Fuel sources and inaccessible roadways have made it even harder to truck in supplies. “The roadways have to be clear and safe for supplies to be able to get in there and for people to be able to work,” says Jason Latiolais, vice president of asphalt operations for Barriere Construction of Metairie, La., which has been performing emergency work for the Louisiana DOTD to repair washed-out areas along La. 1 in the coastal town of Grand Isle, La.

Otis Tucker Jr., CEO of New Orleans-based T.I. Contracting LLC, says supply chain disruptions have been an ongoing problem, and Ida is only making it harder to buy equipment. “Right now we’re ordering trucks and waiting six months to a year for trucks to get built and sent to us,” he says. 
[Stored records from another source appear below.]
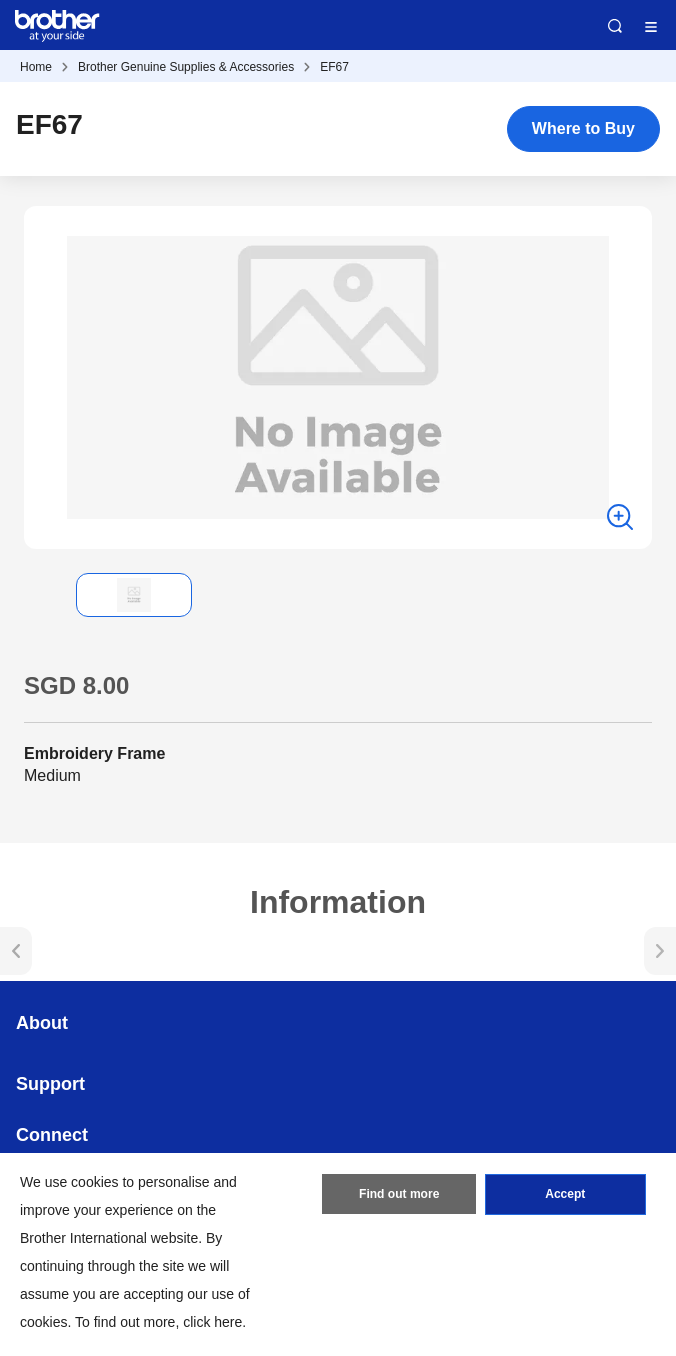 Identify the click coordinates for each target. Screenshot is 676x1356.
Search (615, 26)
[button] (40, 595)
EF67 (334, 67)
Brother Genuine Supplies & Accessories (186, 67)
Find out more (399, 1195)
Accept (565, 1195)
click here (212, 1322)
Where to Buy (583, 128)
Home (36, 67) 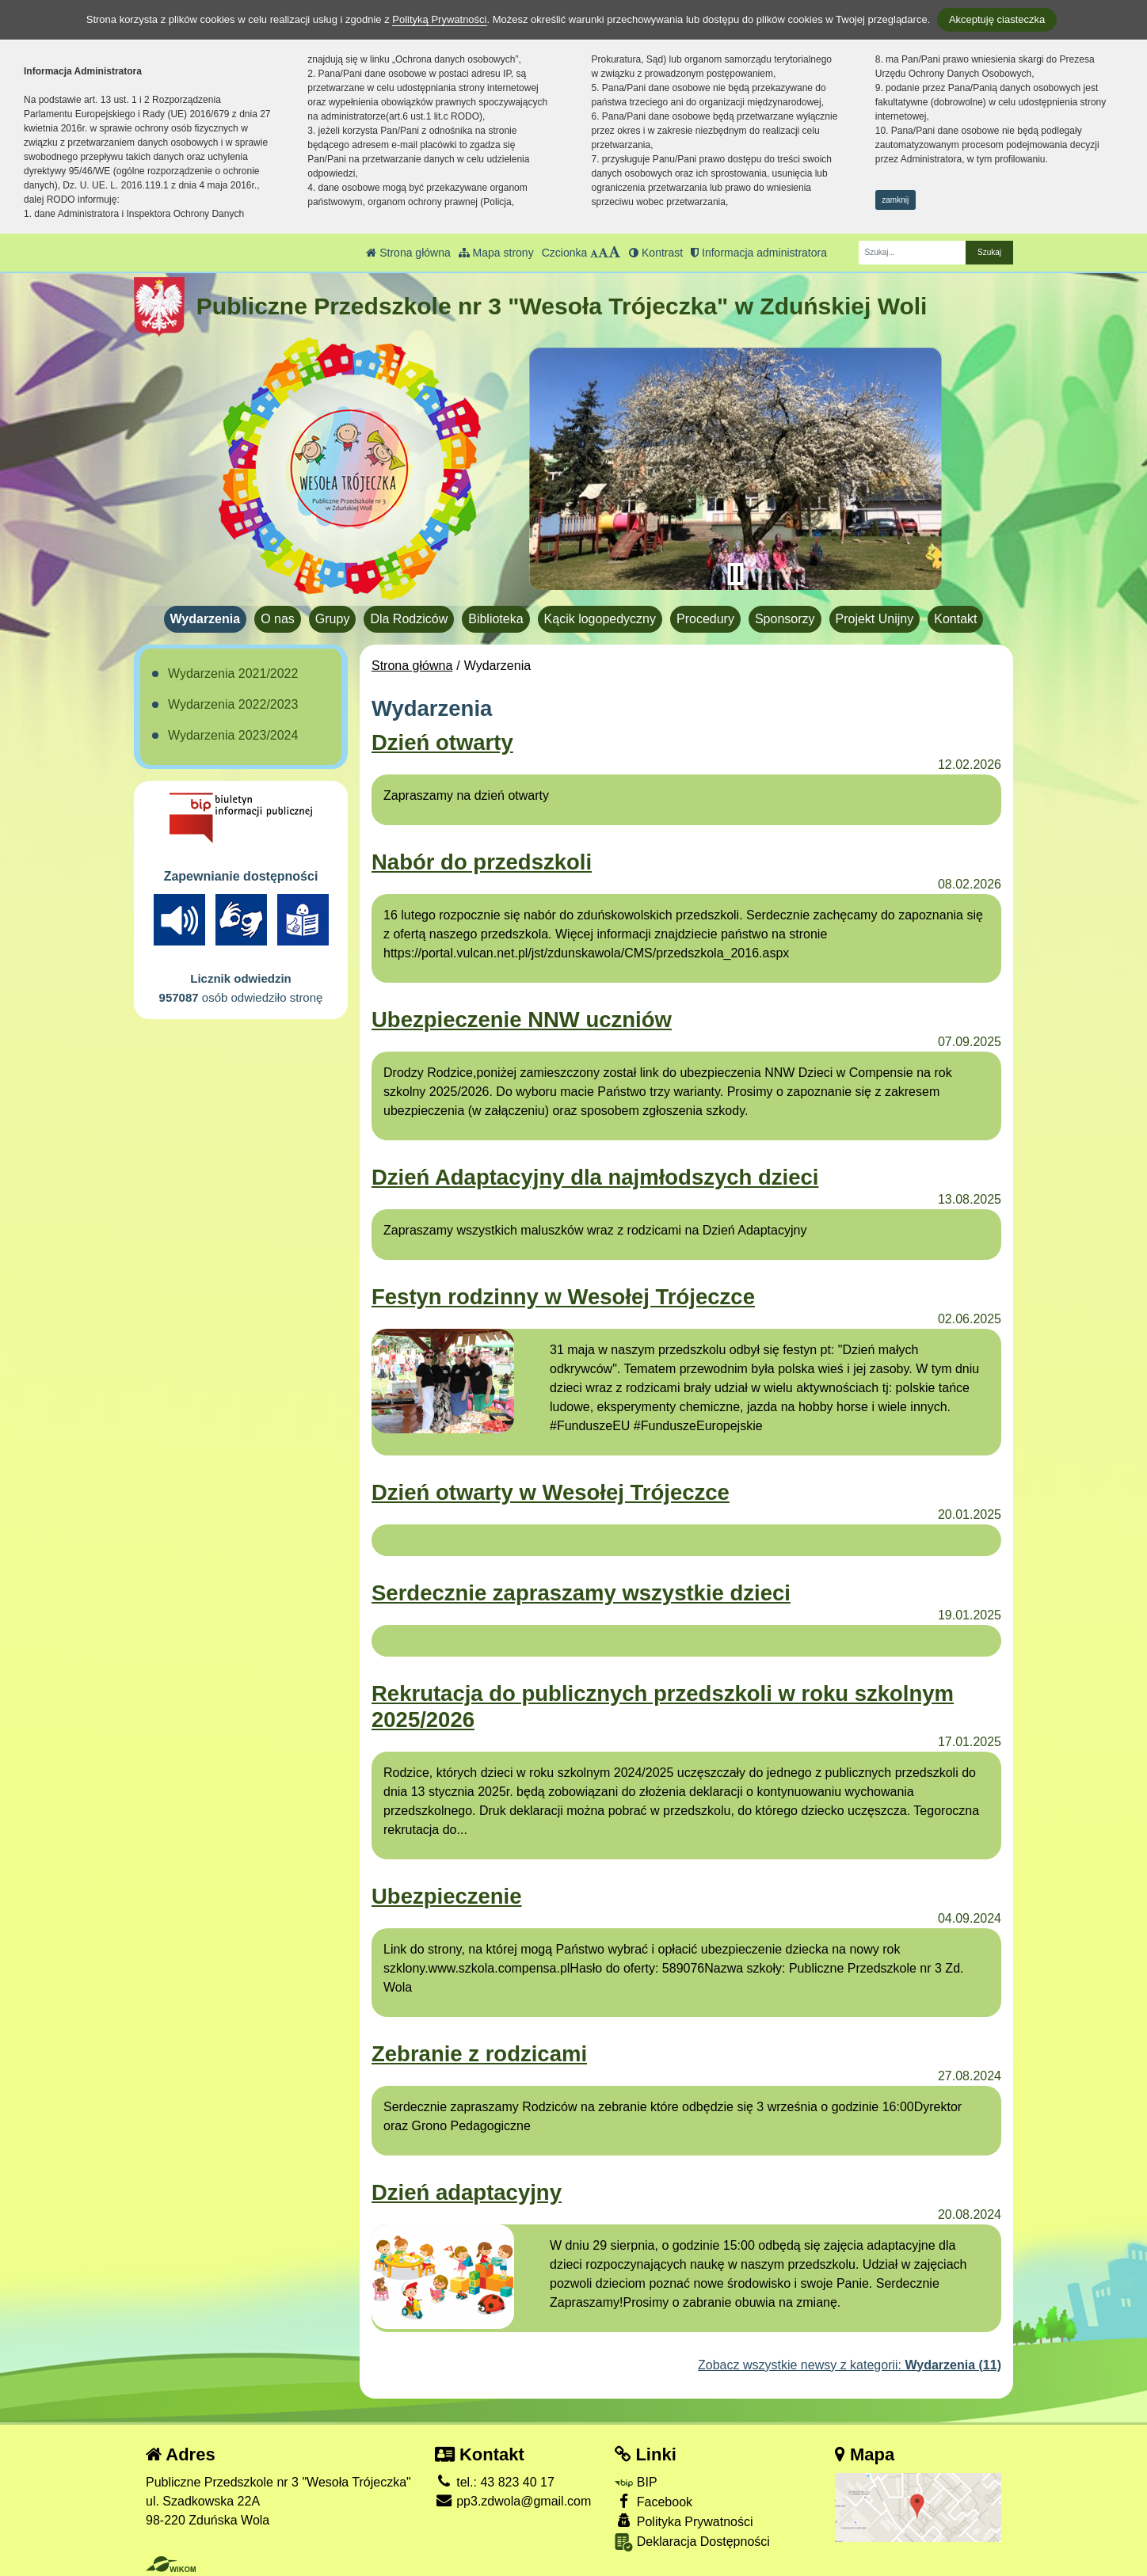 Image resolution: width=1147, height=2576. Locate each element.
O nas (278, 619)
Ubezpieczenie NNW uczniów (522, 1019)
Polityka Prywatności (684, 2520)
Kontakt (955, 619)
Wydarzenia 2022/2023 (233, 704)
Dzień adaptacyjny (467, 2192)
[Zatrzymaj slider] (735, 574)
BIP (636, 2482)
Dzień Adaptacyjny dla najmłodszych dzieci (595, 1177)
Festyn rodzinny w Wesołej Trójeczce (563, 1296)
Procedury (705, 619)
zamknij (895, 200)
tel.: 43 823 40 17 (494, 2482)
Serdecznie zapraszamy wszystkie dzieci (581, 1593)
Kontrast (656, 252)
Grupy (332, 619)
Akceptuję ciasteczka (997, 19)
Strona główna (408, 252)
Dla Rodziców (409, 619)
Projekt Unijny (875, 619)
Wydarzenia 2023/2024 (233, 735)
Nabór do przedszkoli (482, 862)
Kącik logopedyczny (600, 619)
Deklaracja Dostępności (692, 2542)
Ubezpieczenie (447, 1896)
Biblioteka (495, 619)
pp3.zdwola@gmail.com (513, 2501)
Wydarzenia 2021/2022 (233, 673)
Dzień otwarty (442, 742)
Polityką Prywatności (439, 19)
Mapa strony (496, 252)
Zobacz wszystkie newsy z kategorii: (849, 2365)
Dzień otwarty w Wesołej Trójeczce (551, 1492)
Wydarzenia (205, 619)
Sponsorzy (785, 619)
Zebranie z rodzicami (479, 2053)
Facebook (653, 2501)
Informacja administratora (759, 252) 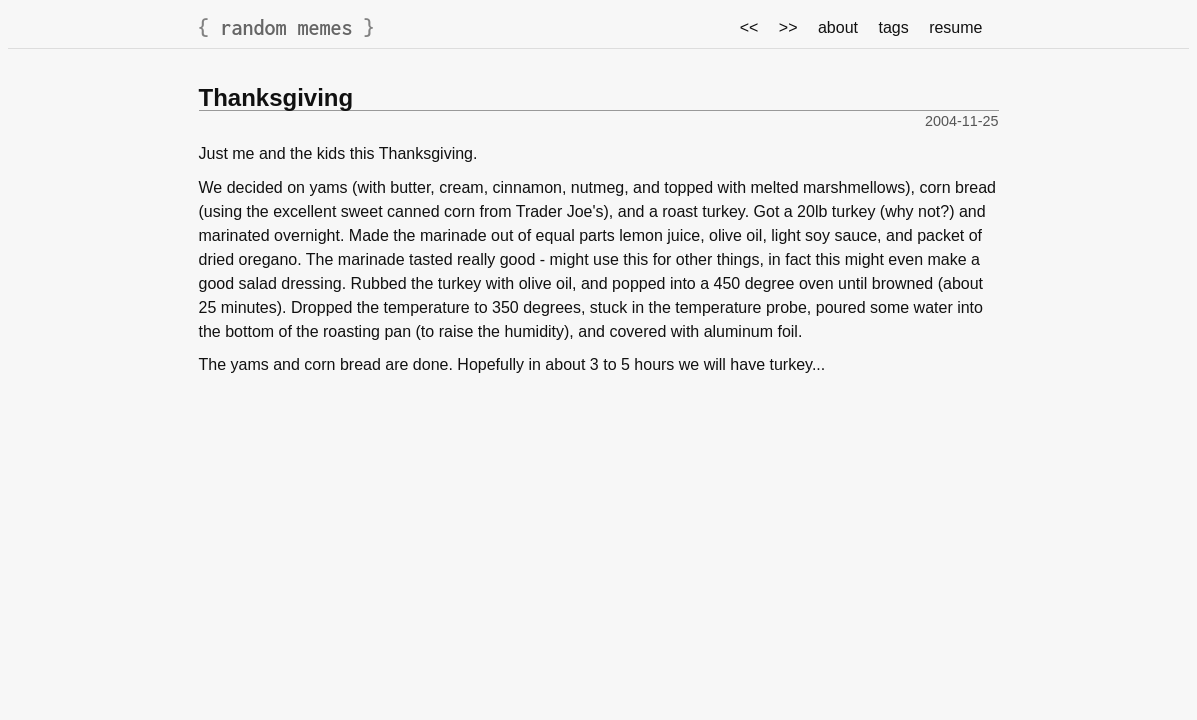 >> (788, 27)
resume (955, 27)
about (838, 27)
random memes (287, 27)
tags (893, 27)
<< (749, 27) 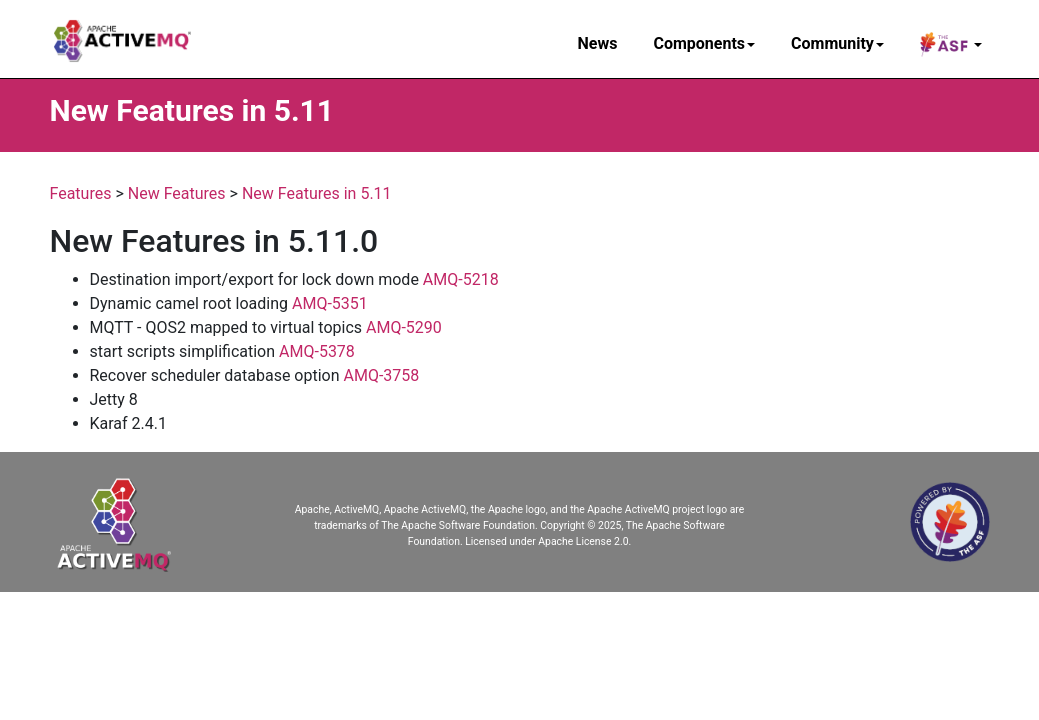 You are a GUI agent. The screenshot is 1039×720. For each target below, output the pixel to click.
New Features (177, 193)
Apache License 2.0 (583, 541)
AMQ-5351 (330, 303)
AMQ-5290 (404, 327)
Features (81, 193)
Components (704, 43)
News (598, 43)
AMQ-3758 (382, 375)
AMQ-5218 (461, 279)
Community (837, 43)
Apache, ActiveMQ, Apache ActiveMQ (380, 509)
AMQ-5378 (317, 351)
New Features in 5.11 (317, 193) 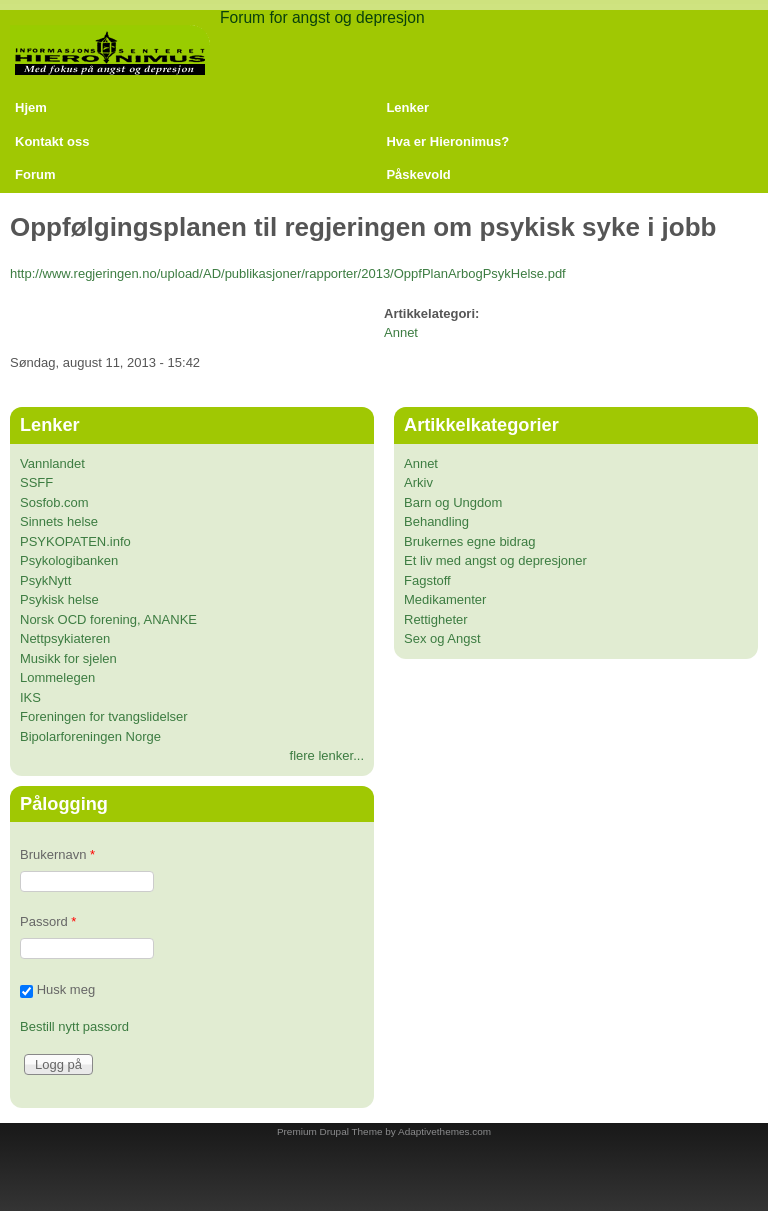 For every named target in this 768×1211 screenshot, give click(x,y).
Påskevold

Although many workers have returned, labor continues to be a challenge with some still displaced. “We have employees right now who can’t come back to work because they either don’t have a home or have a home that’s badly damaged and can’t live in it, or they don’t have any power or water or sewer,” Latiolais says.

Another potential labor issue, says Naquin, is President Joe Biden’s plan to mandate COVID-19 vaccines or weekly testing for all U.S. firms with over 100 workers. “We expect to lose 40% of our workforce that will just quit in lieu of a vaccine mandate,” he says.

Lauren Gibbs, CEO of Gibbs Construction , Harahan, La., says working remotely has helped keep operations going. “The jobsites are also accustomed to working without grid power, and much of work can proceed either on generator support or simply without power,” she says.

Wes Palmisano, CEO of New Orleans contractor Palmisano LLC, says the storm is forcing his firm to find creative ways to source labor, materials and equipment. 

“We went through Katrina here in New Orleans,” Palmisano says. “And that experience taught us about being resilient and resourceful, and finding ways to make things happen under difficult circumstances. I think the same applies here.”